客棧的房間布置奢華,柔軟的錦被鋪在床上,空氣中彌漫著淡淡的熏香。
蕭乾低頭就要吻向懷中的人兒,綾清竹沒有反抗,只是在身體即將倒在軟床上時,纖手輕輕按住了他的嘴。
她的眼中沒有了往日的甜蜜,反而閃過一抹難以掩飾的不舍與哀思,聲音輕得像嘆息:“有些話,我必須現(xiàn)在跟你說。”
蕭乾心頭一沉,瞬間感受到了什么,方才的急躁與熱切褪去大半。
他停下動作,凝視著她的眼睛,語氣鄭重:“你說。”
綾清竹深吸一口氣,指尖在他唇上輕輕摩挲著,像是要將這觸感刻進心里:“首先,參加百朝大戰(zhàn)后,九天仙訣與太上之力你絕不能再用。”
蕭乾眉頭微蹙,不解地問:“為什么?”
“這些都是九天太清宮的不傳之秘,只有下一代宮主才能修習。”綾清竹柔聲解釋,眼底掠過一絲擔憂,“我的師父,也就是九天太清宮宮主,最是恪守規(guī)矩,眼里容不得半點沙子。若讓她發(fā)現(xiàn)你偷學了這些功法,一定會廢了你的修為,甚至……”

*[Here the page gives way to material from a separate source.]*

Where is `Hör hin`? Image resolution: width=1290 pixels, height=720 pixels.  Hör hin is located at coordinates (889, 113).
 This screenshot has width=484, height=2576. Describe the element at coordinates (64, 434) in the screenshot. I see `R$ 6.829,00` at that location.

她沒再說下去,但那未盡之語里的寒意,讓蕭乾瞬間明白了后果。
蕭乾沉默片刻,輕輕點頭:“你放心,我不會讓你為難。將來我會憑自己的本事加入九天太清宮。”
綾清竹眼中閃過一絲欣然,卻又很快被更濃的愁緒取代。
她沉默了會兒,指尖慢慢滑落,抵在他的胸口,感受著他有力的心跳,聲音帶著一絲不易察覺的顫抖:“還有……我們不能保持現(xiàn)在這樣的關系。”